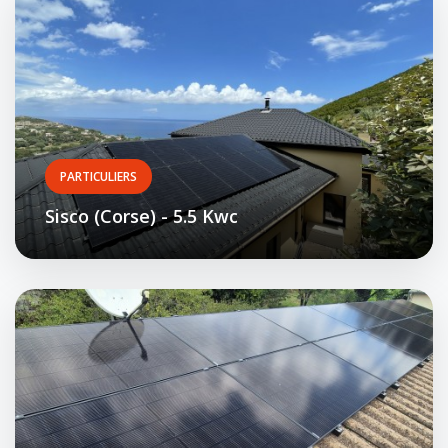
PARTICULIERS
Sisco (Corse) - 5.5 Kwc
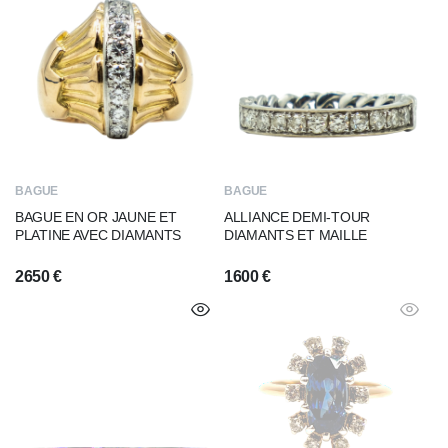
BAGUE
BAGUE
BAGUE EN OR JAUNE ET
ALLIANCE DEMI-TOUR
PLATINE AVEC DIAMANTS
DIAMANTS ET MAILLE
2650
€
1600
€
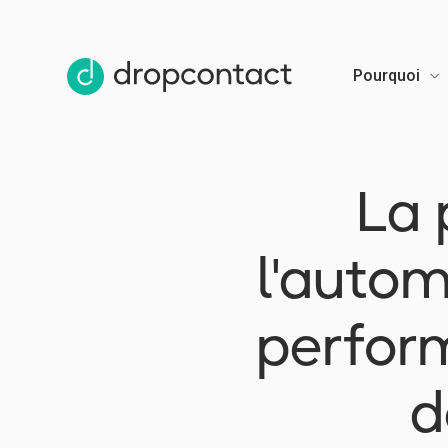
Pourquoi
La 
l'autom
perform
d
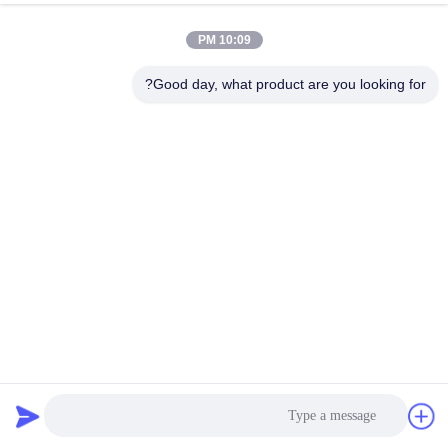
کیفیت
10:09 PM
با
Good day, what product are you looking for?
ما
تماس
بگیرید
درخواست
نقل قول
نقشه
جدا کننده اتوماتیک صفحه چرخنده ضد انفجار برای پودر فلز
سایت
سیلیکون
غربالگر صفحه گردان
2025-02-18
PRIVACY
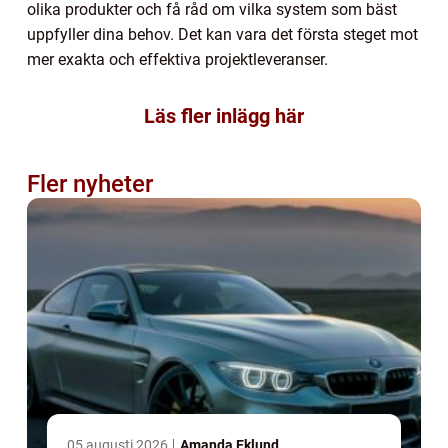
olika produkter och få råd om vilka system som bäst
uppfyller dina behov. Det kan vara det första steget mot
mer exakta och effektiva projektleveranser.
Läs fler inlägg här
Fler nyheter
05 augusti 2026
Amanda Eklund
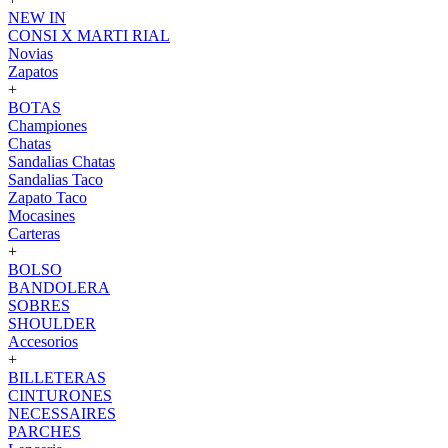
NEW IN
CONSI X MARTI RIAL
Novias
Zapatos
+
BOTAS
Championes
Chatas
Sandalias Chatas
Sandalias Taco
Zapato Taco
Mocasines
Carteras
+
BOLSO
BANDOLERA
SOBRES
SHOULDER
Accesorios
+
BILLETERAS
CINTURONES
NECESSAIRES
PARCHES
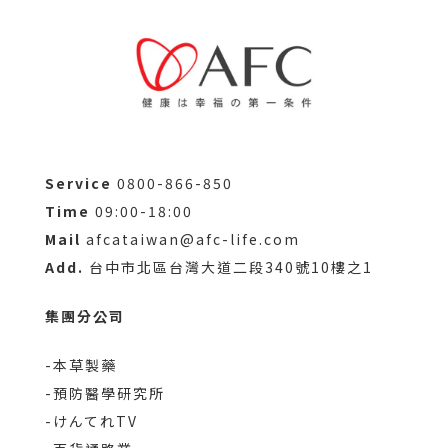
Service
0800-866-850
Time
09:00-18:00
Mail
afcataiwan@afc-life.com
Add.
台中市北區台灣大道二段340號10樓之1
集團分公司
-本草製藥
-預防醫學研究所
-けんてれTV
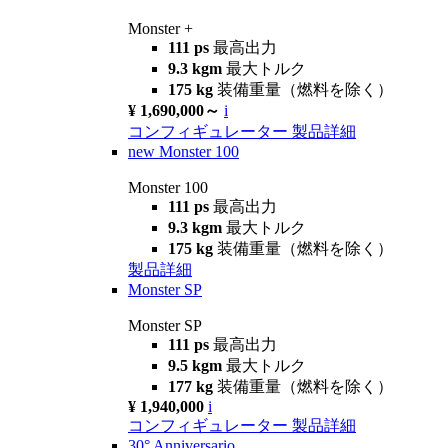
Monster +
111 ps
最高出力
9.3 kgm
最大トルク
175 kg
装備重量（燃料を除く）
¥ 1,690,000～
i
コンフィギュレーター
製品詳細
new
Monster 100
Monster 100
111 ps
最高出力
9.3 kgm
最大トルク
175 kg
装備重量（燃料を除く）
製品詳細
Monster SP
Monster SP
111 ps
最高出力
9.5 kgm
最大トルク
177 kg
装備重量（燃料を除く）
¥ 1,940,000
i
コンフィギュレーター
製品詳細
30° Anniversario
◆ ◆ ◆ ◆ ◆ ◆ ◆
• PROBLEM
Write out exactly, and nothing more than, the lines of the entries above from the line containing "09:00-18:00" through the final line; omit any pictures.

• SOLUTION TO THIS TASK
09:00-18:00
Mail
afcataiwan@afc-life.com
Add.
台中市北區台灣大道二段340號10樓之1
集團分公司
-本草製藥
-預防醫學研究所
-けんてれTV
Monster +
111 ps
最高出力
9.3 kgm
最大トルク
175 kg
装備重量（燃料を除く）
¥ 1,690,000～
i
コンフィギュレーター
製品詳細
new
Monster 100
Monster 100
111 ps
最高出力
9.3 kgm
最大トルク
175 kg
装備重量（燃料を除く）
製品詳細
Monster SP
Monster SP
111 ps
最高出力
9.5 kgm
最大トルク
177 kg
装備重量（燃料を除く）
¥ 1,940,000
i
コンフィギュレーター
製品詳細
30° Anniversario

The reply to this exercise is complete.